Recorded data
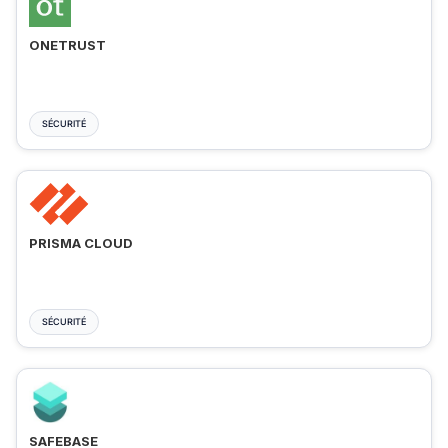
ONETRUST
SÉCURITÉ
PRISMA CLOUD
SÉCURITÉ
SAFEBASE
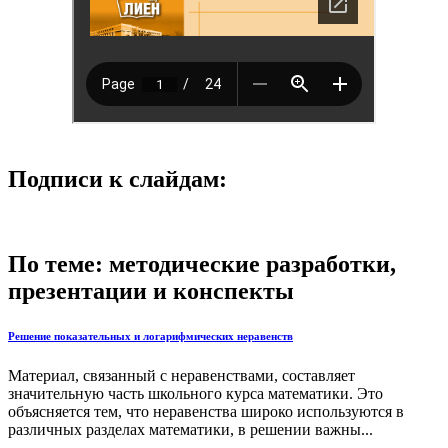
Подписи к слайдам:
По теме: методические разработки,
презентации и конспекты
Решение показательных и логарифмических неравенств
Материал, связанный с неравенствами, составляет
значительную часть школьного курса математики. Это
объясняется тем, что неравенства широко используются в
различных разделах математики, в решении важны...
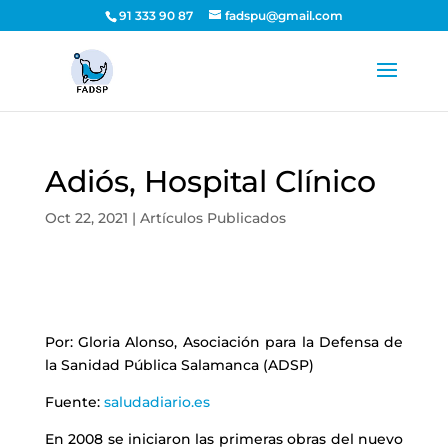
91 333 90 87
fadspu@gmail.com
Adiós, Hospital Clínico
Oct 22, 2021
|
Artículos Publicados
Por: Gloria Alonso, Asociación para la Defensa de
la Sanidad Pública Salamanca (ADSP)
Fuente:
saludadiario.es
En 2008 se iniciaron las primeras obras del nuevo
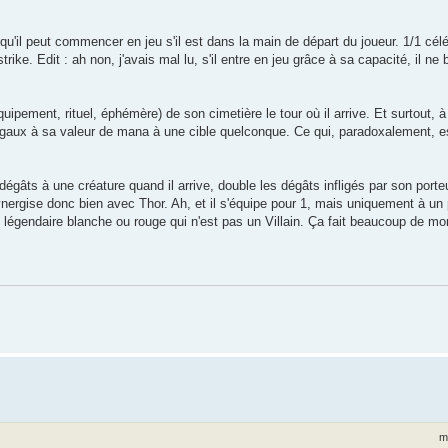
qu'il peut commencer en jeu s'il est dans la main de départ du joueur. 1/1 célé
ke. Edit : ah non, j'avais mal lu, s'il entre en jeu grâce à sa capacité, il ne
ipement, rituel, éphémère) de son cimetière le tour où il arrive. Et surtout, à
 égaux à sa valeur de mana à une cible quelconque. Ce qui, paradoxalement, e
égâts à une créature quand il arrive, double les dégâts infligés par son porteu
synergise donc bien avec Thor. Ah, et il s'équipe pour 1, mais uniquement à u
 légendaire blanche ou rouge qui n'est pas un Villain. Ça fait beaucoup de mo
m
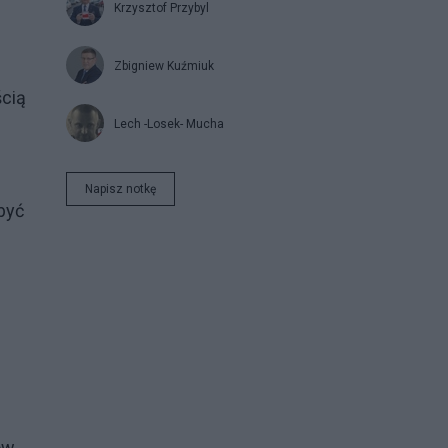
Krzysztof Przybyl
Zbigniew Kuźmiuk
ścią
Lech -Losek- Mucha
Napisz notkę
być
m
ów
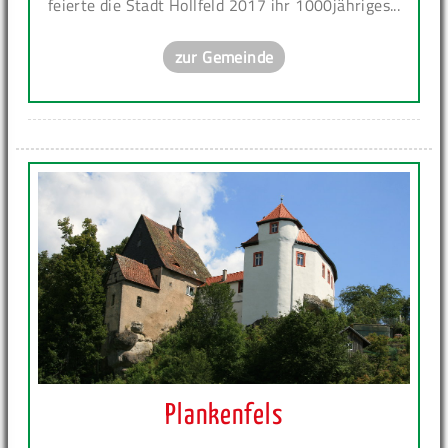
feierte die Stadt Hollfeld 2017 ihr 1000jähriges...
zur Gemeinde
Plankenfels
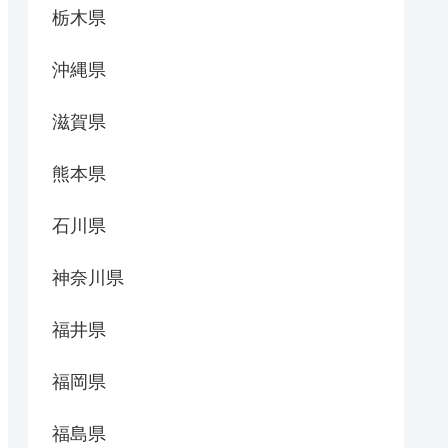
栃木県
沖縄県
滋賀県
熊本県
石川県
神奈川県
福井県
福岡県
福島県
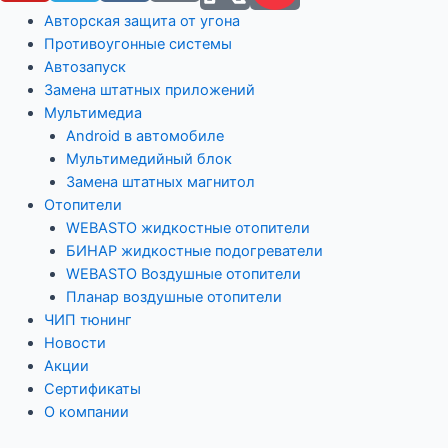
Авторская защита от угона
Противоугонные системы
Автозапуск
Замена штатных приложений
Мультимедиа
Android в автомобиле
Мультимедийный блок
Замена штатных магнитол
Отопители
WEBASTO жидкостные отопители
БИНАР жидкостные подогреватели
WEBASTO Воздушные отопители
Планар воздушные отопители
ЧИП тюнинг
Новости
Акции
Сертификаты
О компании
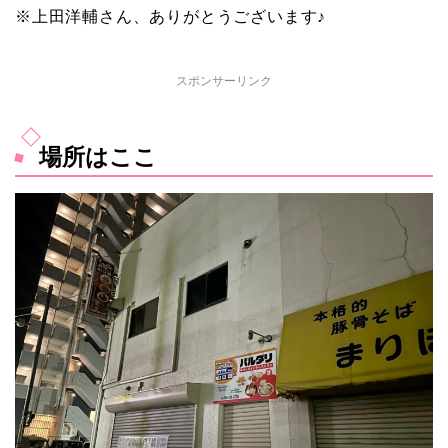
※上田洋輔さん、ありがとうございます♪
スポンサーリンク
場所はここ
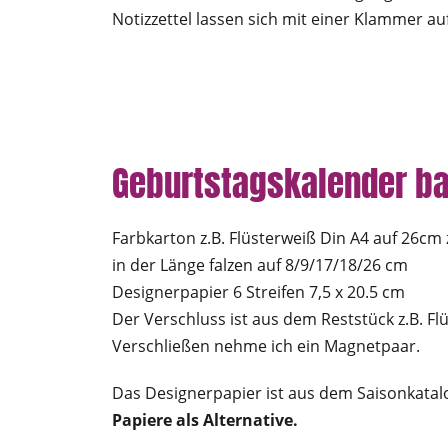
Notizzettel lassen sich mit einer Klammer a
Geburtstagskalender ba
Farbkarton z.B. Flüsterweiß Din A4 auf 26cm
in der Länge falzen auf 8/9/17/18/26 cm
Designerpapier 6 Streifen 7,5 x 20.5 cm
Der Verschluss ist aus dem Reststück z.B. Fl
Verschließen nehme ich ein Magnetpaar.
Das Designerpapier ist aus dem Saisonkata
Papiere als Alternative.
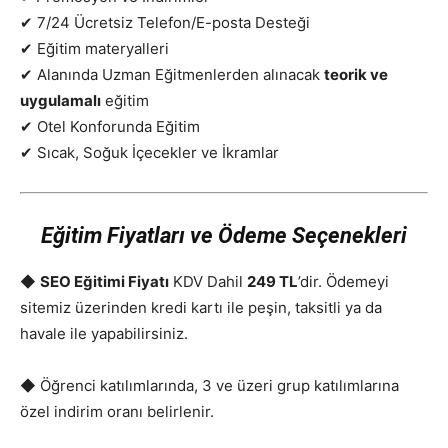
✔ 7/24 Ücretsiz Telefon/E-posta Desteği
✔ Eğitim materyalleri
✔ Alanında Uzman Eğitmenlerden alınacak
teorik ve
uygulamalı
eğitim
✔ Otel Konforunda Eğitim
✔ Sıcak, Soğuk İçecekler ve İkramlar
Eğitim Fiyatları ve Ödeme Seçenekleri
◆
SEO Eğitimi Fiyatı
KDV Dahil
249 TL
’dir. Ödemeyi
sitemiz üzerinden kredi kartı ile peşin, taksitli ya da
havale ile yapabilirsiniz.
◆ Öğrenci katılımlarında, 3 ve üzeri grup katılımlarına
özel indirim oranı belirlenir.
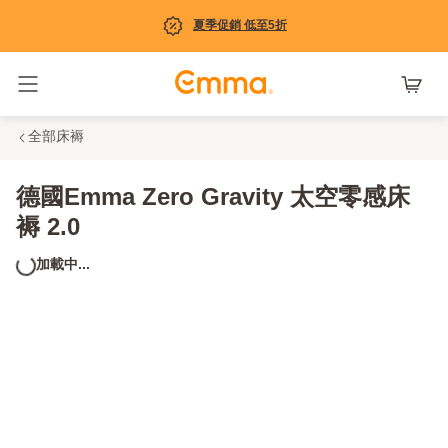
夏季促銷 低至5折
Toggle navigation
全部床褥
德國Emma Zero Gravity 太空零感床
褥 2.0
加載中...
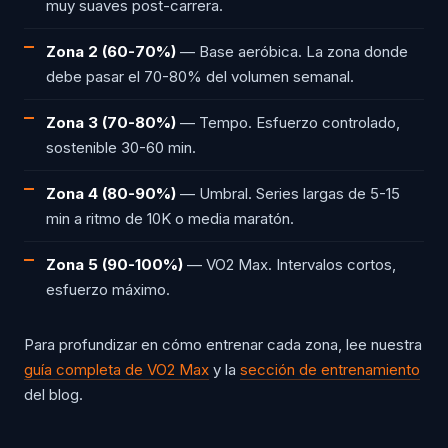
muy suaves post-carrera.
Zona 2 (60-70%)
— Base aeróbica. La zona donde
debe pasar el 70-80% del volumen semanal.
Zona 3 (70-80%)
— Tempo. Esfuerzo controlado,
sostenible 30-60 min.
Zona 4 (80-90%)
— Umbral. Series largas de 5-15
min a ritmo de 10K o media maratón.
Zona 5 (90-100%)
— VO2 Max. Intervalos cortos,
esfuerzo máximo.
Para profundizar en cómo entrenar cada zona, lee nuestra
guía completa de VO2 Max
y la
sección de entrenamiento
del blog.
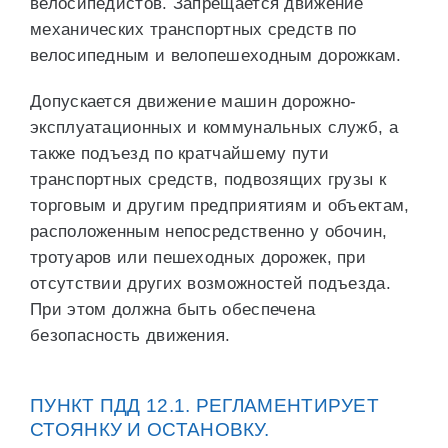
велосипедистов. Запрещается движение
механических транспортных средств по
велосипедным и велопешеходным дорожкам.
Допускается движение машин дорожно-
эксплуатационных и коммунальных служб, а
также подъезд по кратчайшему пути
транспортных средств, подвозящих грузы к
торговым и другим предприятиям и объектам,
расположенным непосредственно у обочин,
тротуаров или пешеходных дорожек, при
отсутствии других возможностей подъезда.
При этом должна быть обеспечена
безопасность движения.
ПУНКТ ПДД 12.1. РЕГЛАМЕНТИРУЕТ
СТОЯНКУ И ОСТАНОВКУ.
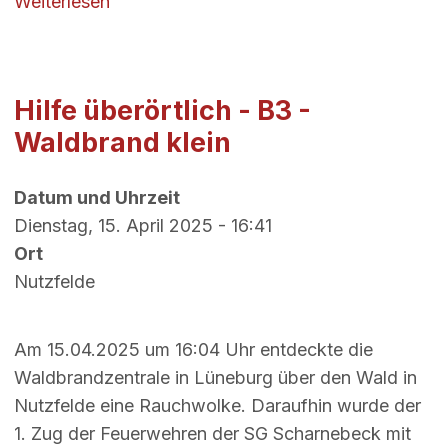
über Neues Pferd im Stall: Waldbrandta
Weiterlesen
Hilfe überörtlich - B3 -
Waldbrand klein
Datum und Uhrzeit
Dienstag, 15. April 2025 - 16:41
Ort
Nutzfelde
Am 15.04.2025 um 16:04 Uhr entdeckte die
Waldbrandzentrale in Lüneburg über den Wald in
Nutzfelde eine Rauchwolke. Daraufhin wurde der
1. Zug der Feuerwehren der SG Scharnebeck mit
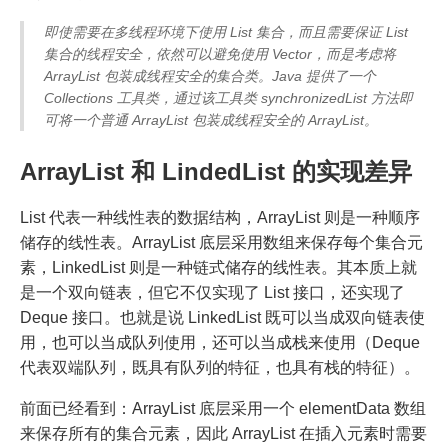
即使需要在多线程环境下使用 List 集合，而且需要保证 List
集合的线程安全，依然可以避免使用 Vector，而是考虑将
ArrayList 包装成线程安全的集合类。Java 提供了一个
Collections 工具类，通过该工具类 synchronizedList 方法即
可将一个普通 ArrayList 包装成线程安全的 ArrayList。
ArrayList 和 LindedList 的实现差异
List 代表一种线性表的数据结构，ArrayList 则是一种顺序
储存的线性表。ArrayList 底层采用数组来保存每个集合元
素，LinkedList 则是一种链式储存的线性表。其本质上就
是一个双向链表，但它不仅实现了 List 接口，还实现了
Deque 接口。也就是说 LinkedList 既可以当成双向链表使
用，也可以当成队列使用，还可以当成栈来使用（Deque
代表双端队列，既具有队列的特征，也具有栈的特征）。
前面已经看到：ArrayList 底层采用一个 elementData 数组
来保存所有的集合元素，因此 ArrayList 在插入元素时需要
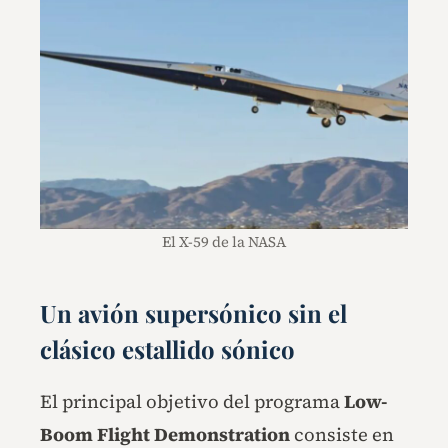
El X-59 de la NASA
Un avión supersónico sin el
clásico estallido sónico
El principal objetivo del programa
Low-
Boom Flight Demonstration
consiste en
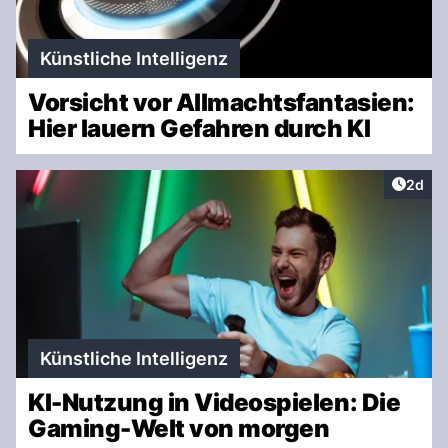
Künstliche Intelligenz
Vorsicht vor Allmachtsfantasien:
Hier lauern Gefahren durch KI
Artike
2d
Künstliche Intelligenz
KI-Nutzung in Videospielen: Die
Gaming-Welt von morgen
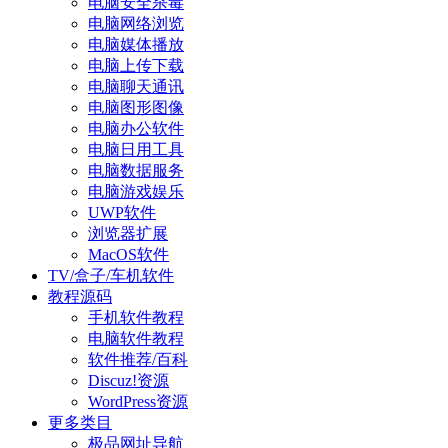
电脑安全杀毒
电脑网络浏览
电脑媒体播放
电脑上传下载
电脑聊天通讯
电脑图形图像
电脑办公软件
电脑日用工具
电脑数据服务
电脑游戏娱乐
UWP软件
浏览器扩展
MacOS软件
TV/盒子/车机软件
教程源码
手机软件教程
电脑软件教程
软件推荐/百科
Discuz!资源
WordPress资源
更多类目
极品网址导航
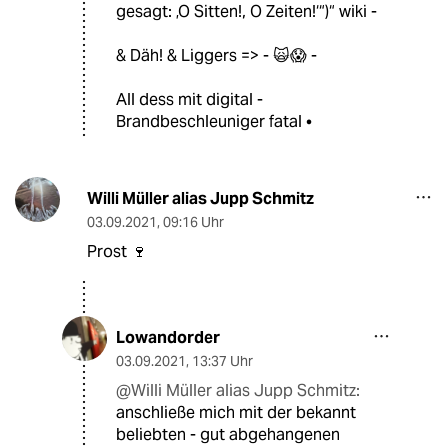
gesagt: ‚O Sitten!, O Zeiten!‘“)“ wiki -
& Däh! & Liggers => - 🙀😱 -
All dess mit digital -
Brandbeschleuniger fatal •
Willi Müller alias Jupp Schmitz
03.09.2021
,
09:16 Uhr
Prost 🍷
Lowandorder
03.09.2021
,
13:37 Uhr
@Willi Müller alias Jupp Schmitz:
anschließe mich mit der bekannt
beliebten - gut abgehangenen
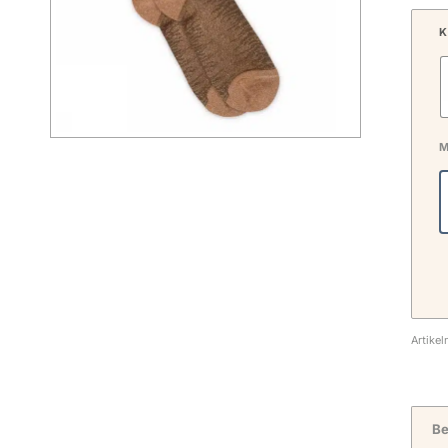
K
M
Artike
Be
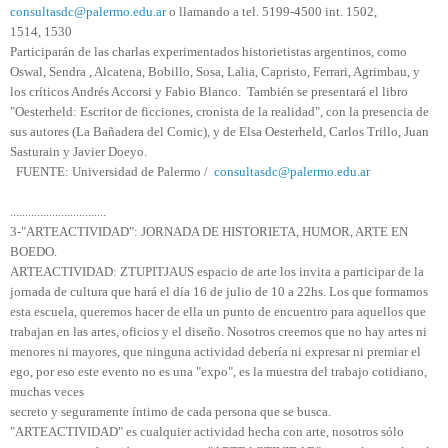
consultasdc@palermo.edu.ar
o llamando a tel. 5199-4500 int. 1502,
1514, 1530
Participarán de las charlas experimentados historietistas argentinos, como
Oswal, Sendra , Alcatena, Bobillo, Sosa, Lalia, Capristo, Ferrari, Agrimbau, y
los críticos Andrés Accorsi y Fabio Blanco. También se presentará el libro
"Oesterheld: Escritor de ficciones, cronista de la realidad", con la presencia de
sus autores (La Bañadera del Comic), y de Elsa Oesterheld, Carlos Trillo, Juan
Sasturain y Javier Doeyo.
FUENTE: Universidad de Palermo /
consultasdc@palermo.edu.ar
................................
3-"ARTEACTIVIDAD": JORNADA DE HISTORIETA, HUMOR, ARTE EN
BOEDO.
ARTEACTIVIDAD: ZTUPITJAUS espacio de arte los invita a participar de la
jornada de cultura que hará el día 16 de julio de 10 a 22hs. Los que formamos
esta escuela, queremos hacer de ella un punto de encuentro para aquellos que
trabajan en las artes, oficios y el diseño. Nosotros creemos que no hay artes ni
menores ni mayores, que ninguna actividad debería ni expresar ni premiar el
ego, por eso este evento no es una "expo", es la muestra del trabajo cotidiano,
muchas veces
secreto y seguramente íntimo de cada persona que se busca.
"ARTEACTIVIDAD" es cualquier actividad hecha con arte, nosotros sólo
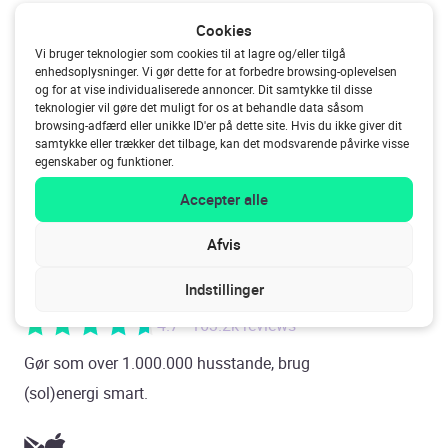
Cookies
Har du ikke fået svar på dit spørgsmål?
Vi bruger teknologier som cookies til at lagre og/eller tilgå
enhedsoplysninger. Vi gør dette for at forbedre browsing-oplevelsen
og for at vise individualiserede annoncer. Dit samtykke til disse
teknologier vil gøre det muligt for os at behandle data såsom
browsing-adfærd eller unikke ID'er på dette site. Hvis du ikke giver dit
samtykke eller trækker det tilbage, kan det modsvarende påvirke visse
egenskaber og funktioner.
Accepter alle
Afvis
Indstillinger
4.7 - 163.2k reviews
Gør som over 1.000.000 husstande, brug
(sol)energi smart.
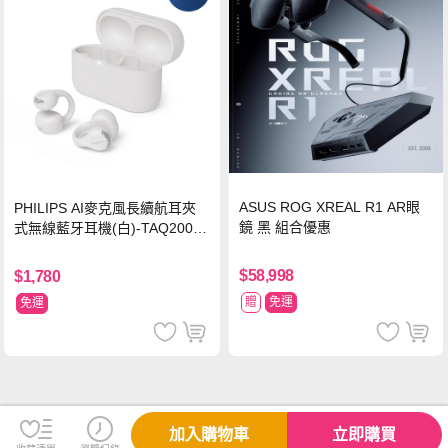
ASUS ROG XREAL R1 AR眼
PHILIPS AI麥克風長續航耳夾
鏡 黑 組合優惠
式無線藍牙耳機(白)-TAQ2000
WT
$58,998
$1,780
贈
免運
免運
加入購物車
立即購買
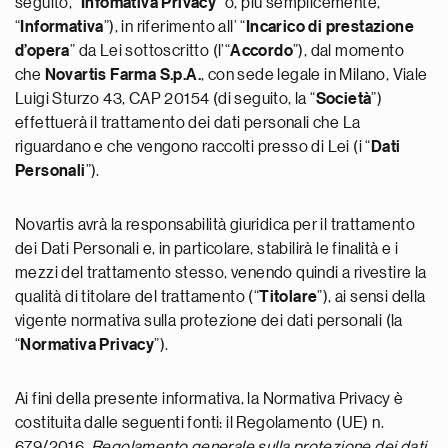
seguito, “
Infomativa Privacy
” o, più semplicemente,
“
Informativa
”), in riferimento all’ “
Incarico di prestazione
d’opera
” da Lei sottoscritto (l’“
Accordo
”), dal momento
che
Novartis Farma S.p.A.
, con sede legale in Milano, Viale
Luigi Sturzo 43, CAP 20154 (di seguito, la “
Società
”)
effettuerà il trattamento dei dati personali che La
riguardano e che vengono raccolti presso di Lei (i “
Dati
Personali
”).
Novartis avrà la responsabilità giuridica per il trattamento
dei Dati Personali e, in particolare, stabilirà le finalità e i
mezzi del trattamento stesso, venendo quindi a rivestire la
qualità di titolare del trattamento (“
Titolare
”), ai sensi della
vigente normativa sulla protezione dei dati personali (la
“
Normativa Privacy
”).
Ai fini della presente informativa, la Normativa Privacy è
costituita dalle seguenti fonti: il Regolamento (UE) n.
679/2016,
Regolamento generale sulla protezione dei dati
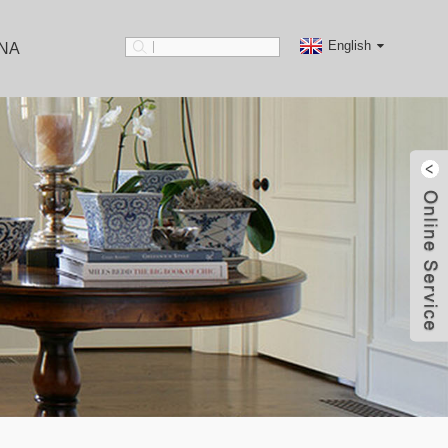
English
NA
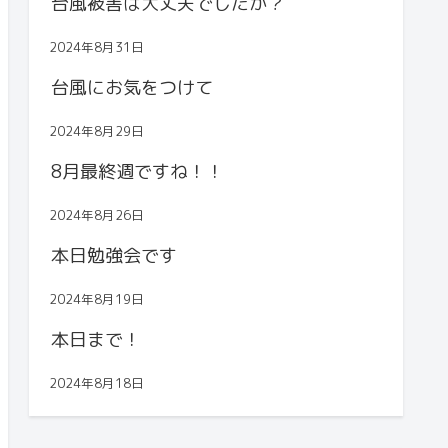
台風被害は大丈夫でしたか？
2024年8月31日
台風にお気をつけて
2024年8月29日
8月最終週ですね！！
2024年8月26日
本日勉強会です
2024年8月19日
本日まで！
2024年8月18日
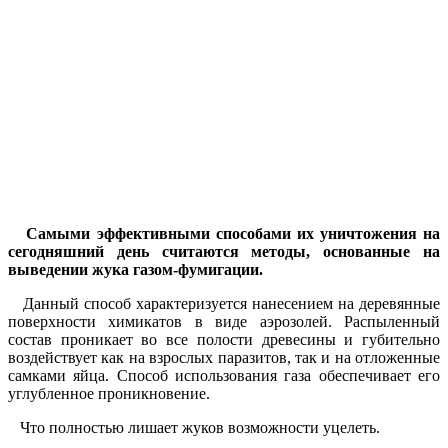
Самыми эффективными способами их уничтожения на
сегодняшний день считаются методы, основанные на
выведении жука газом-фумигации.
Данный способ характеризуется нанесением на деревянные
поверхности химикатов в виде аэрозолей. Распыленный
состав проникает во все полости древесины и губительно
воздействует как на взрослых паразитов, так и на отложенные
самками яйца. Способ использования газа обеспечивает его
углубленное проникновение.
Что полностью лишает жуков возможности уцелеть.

Try it
Provide the number of lines in the records above containing the string "ArrayList", and write nothing more.

Result
7